▼▼▼
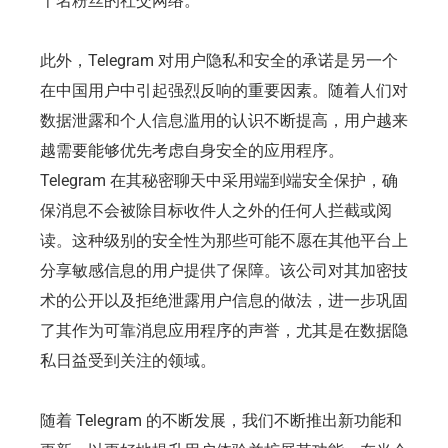
千名粉丝的社交网络。
此外，Telegram 对用户隐私和安全的承诺是另一个
在中国用户中引起强烈反响的重要因素。随着人们对
数据泄露和个人信息滥用的认识不断提高，用户越来
越需要能够优先考虑自身安全的应用程序。
Telegram 在其秘密聊天中采用端到端安全保护，确
保消息不会被除目标收件人之外的任何人拦截或阅
读。这种级别的安全性为那些可能不愿在其他平台上
分享敏感信息的用户提供了保障。该公司对其加密技
术的公开以及拒绝泄露用户信息的做法，进一步巩固
了其作为可靠消息应用程序的声誉，尤其是在数据隐
私日益受到关注的领域。
随着 Telegram 的不断发展，我们不断推出新功能和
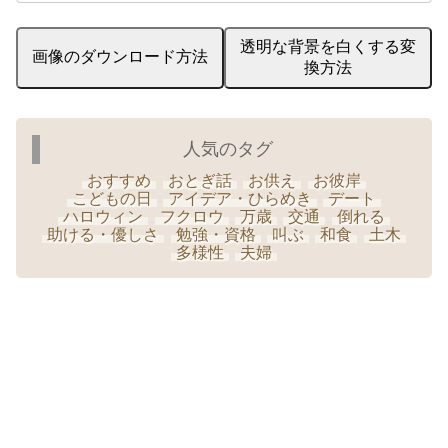
透明な背景を白くする変
画像のダウンロード方法
換方法
人気のタグ
おすすめ
おとぎ話
お供え
お彼岸
こどもの日
アイデア・ひらめき
デート
ハロウィン
フクロウ
万歳
交通
倒れる
助ける・優しさ
勉強・資格
叫ぶ
和食
土木
多様性
夫婦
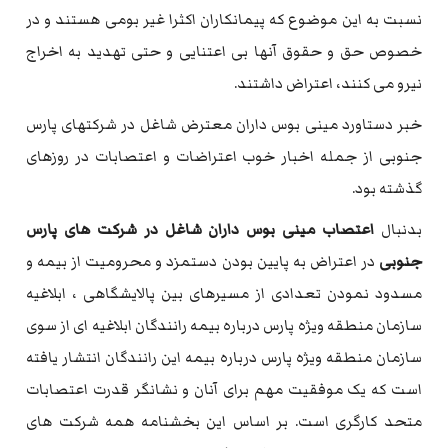
نسبت به این موضوع که پیمانکاران اکثرا غیر بومی هستند و در
خصوص حق و حقوق آنها بی اعتنایی و حتی تهدید به اخراج
نیرو می کنند، اعتراض داشتند.
خبر دستاورد مینی بوس داران معترض شاغل در شرکتهای پارس
جنوبی از جمله اخبار خوب اعتراضات و اعتصابات در روزهای
گذشته بود.
بدنبال
اعتصاب مینی بوس داران شاغل در شرکت های پارس
جنوبی
در اعتراض به پایین بودن دستمزد و محرومیت از بیمه و
مسدود نمودن تعدادی از مسیرهای بین پالایشگاهی ، ابلاغیه
سازمان منطقه ویژه پارس درباره بیمه رانندگان ابلاغیه ای از سوی
سازمان منطقه ویژه پارس درباره بیمه این رانندگان انتشار یافته
است که یک موفقیت مهم برای آنان و نشانگر قدرت اعتصابات
متحد کارگری است. بر اساس این بخشنامه همه شرکت های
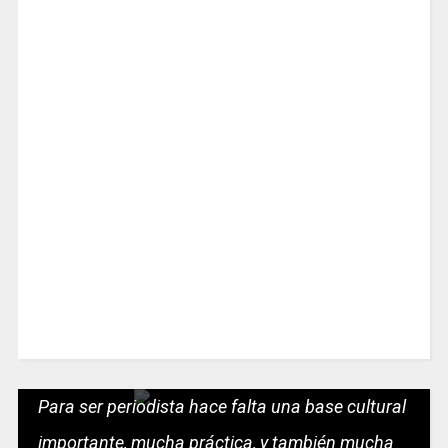
Para ser periodista hace falta una base cultural
importante, mucha práctica, y también mucha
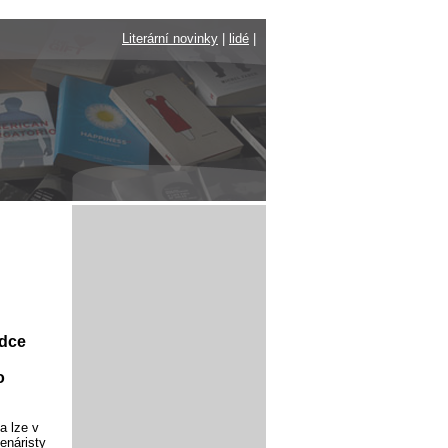
Literární novinky
|
lidé
|
odce
o
a lze v
cenáristy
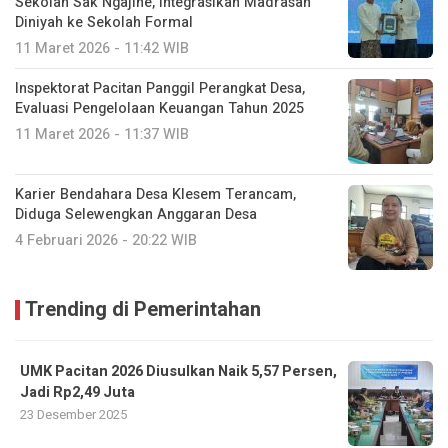
Sekolah Sak Ngajine, Integrasikan Madrasah
Diniyah ke Sekolah Formal
11 Maret 2026 - 11:42 WIB
Inspektorat Pacitan Panggil Perangkat Desa,
Evaluasi Pengelolaan Keuangan Tahun 2025
11 Maret 2026 - 11:37 WIB
Karier Bendahara Desa Klesem Terancam,
Diduga Selewengkan Anggaran Desa
4 Februari 2026 - 20:22 WIB
Trending di Pemerintahan
UMK Pacitan 2026 Diusulkan Naik 5,57 Persen,
Jadi Rp2,49 Juta
23 Desember 2025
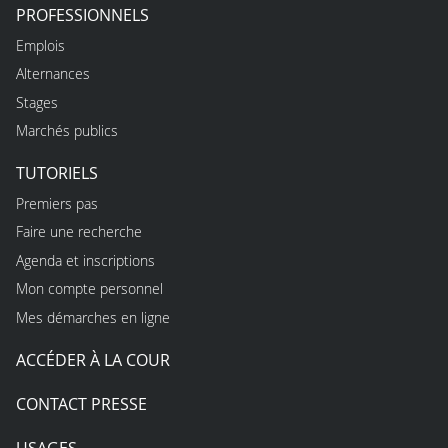
PROFESSIONNELS
Emplois
Alternances
Stages
Marchés publics
TUTORIELS
Premiers pas
Faire une recherche
Agenda et inscriptions
Mon compte personnel
Mes démarches en ligne
ACCÉDER À LA COUR
CONTACT PRESSE
USAGES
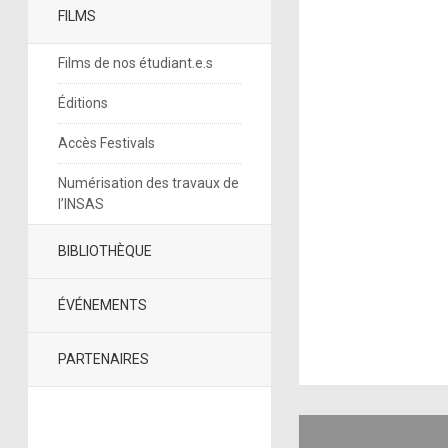
FILMS
Films de nos étudiant.e.s
Éditions
Accès Festivals
Numérisation des travaux de
l’INSAS
BIBLIOTHÈQUE
ÉVÉNEMENTS
PARTENAIRES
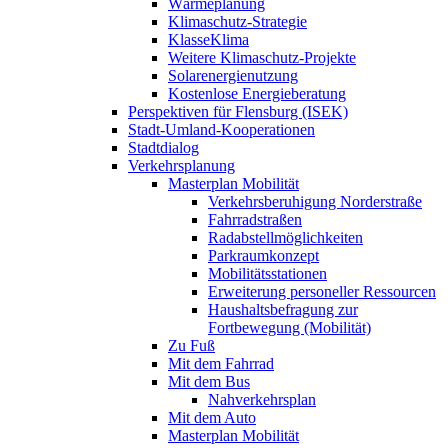
Wärmeplanung
Klimaschutz-Strategie
KlasseKlima
Weitere Klimaschutz-Projekte
Solarenergienutzung
Kostenlose Energieberatung
Perspektiven für Flensburg (ISEK)
Stadt-Umland-Kooperationen
Stadtdialog
Verkehrsplanung
Masterplan Mobilität
Verkehrsberuhigung Norderstraße
Fahrradstraßen
Radabstellmöglichkeiten
Parkraumkonzept
Mobilitätsstationen
Erweiterung personeller Ressourcen
Haushaltsbefragung zur
Fortbewegung (Mobilität)
Zu Fuß
Mit dem Fahrrad
Mit dem Bus
Nahverkehrsplan
Mit dem Auto
Masterplan Mobilität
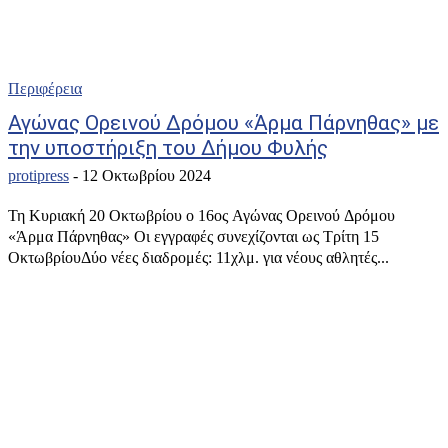
Περιφέρεια
Αγώνας Ορεινού Δρόμου «Άρμα Πάρνηθας» με
την υποστήριξη του Δήμου Φυλής
protipress
-
12 Οκτωβρίου 2024
Τη Κυριακή 20 Οκτωβρίου ο 16ος Αγώνας Ορεινού Δρόμου
«Άρμα Πάρνηθας» Οι εγγραφές συνεχίζονται ως Τρίτη 15
ΟκτωβρίουΔύο νέες διαδρομές: 11χλμ. για νέους αθλητές...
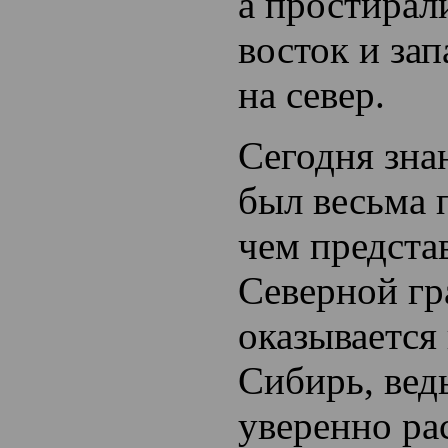
а простирал
восток и зап
на север.
Сегодня зна
был весьма 
чем предста
Северной гр
оказывается
Сибирь, вед
уверенно ра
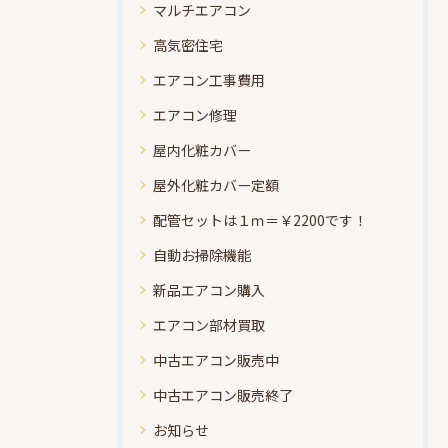
マルチエアコン
高気密住宅
エアコン工事費用
エアコン修理
屋内化粧カバー
屋外化粧カバー定額
配管セットは１ｍ＝￥2200です！
自動お掃除機能
新品エアコン購入
エアコン部材買取
中古エアコン販売中
中古エアコン販売終了
お知らせ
▲▲▲
AIM OF THE TASK: Quote each record exactly as it stands, minus the pictures.

ANSWER TO THIS EXERCISE:
千名粉丝的社交网络。
此外，Telegram 对用户隐私和安全的承诺是另一个
在中国用户中引起强烈反响的重要因素。随着人们对
数据泄露和个人信息滥用的认识不断提高，用户越来
越需要能够优先考虑自身安全的应用程序。
Telegram 在其秘密聊天中采用端到端安全保护，确
保消息不会被除目标收件人之外的任何人拦截或阅
读。这种级别的安全性为那些可能不愿在其他平台上
分享敏感信息的用户提供了保障。该公司对其加密技
术的公开以及拒绝泄露用户信息的做法，进一步巩固
了其作为可靠消息应用程序的声誉，尤其是在数据隐
私日益受到关注的领域。
随着 Telegram 的不断发展，我们不断推出新功能和
透明な背景を白くする変
画像のダウンロード方法
換方法
人気のタグ
おすすめ
おとぎ話
お供え
お彼岸
こどもの日
アイデア・ひらめき
デート
ハロウィン
フクロウ
万歳
交通
倒れる
助ける・優しさ
勉強・資格
叫ぶ
和食
土木
多様性
夫婦
نسبت به این موضوع که پیمانکاران اکثرا غیر بومی هستند و در
خصوص حق و حقوق آنها بی اعتنایی و حتی تهدید به اخراج
نیرو می کنند، اعتراض داشتند.
خبر دستاورد مینی بوس داران معترض شاغل در شرکتهای پارس
جنوبی از جمله اخبار خوب اعتراضات و اعتصابات در روزهای
گذشته بود.
بدنبال
اعتصاب مینی بوس داران شاغل در شرکت های پارس
جنوبی
در اعتراض به پایین بودن دستمزد و محرومیت از بیمه و
مسدود نمودن تعدادی از مسیرهای بین پالایشگاهی ، ابلاغیه
سازمان منطقه ویژه پارس درباره بیمه رانندگان ابلاغیه ای از سوی
سازمان منطقه ویژه پارس درباره بیمه این رانندگان انتشار یافته
است که یک موفقیت مهم برای آنان و نشانگر قدرت اعتصابات
متحد کارگری است. بر اساس این بخشنامه همه شرکت های
Para ser periodista hace falta una base cultural
importante, mucha práctica, y también mucha
Literární novinky
|
lidé
|
odce
o
a lze v
cenáristy
Sekolah Sak Ngajine, Integrasikan Madrasah
Diniyah ke Sekolah Formal
11 Maret 2026 - 11:42 WIB
Inspektorat Pacitan Panggil Perangkat Desa,
Evaluasi Pengelolaan Keuangan Tahun 2025
11 Maret 2026 - 11:37 WIB
Karier Bendahara Desa Klesem Terancam,
Diduga Selewengkan Anggaran Desa
4 Februari 2026 - 20:22 WIB
Trending di Pemerintahan
UMK Pacitan 2026 Diusulkan Naik 5,57 Persen,
Jadi Rp2,49 Juta
23 Desember 2025
PROFESSIONNELS
Emplois
Alternances
Stages
Marchés publics
TUTORIELS
Premiers pas
Faire une recherche
Agenda et inscriptions
Mon compte personnel
Mes démarches en ligne
ACCÉDER À LA COUR
CONTACT PRESSE
USAGES
FILMS
Films de nos étudiant.e.s
Éditions
Accès Festivals
Numérisation des travaux de
l’INSAS
BIBLIOTHÈQUE
ÉVÉNEMENTS
PARTENAIRES
Wärmeplanung
Klimaschutz-Strategie
KlasseKlima
Weitere Klimaschutz-Projekte
Solarenergienutzung
Kostenlose Energieberatung
Perspektiven für Flensburg (ISEK)
Stadt-Umland-Kooperationen
Stadtdialog
Verkehrsplanung
Masterplan Mobilität
Verkehrsberuhigung Norderstraße
Fahrradstraßen
Radabstellmöglichkeiten
Parkraumkonzept
Mobilitätsstationen
Erweiterung personeller Ressourcen
Haushaltsbefragung zur
Fortbewegung (Mobilität)
Zu Fuß
Mit dem Fahrrad
Mit dem Bus
Nahverkehrsplan
Mit dem Auto
Masterplan Mobilität
Περιφέρεια
Αγώνας Ορεινού Δρόμου «Άρμα Πάρνηθας» με
την υποστήριξη του Δήμου Φυλής
protipress
-
12 Οκτωβρίου 2024
Τη Κυριακή 20 Οκτωβρίου ο 16ος Αγώνας Ορεινού Δρόμου
«Άρμα Πάρνηθας» Οι εγγραφές συνεχίζονται ως Τρίτη 15
ΟκτωβρίουΔύο νέες διαδρομές: 11χλμ. για νέους αθλητές...
а простирал
восток и зап
на север.
Сегодня зна
был весьма 
чем предста
Северной гр
оказывается
Сибирь, вед
уверенно ра
マルチエアコン
高気密住宅
エアコン工事費用
エアコン修理
屋内化粧カバー
屋外化粧カバー定額
配管セットは１ｍ＝￥2200です！
自動お掃除機能
新品エアコン購入
エアコン部材買取
中古エアコン販売中
中古エアコン販売終了
お知らせ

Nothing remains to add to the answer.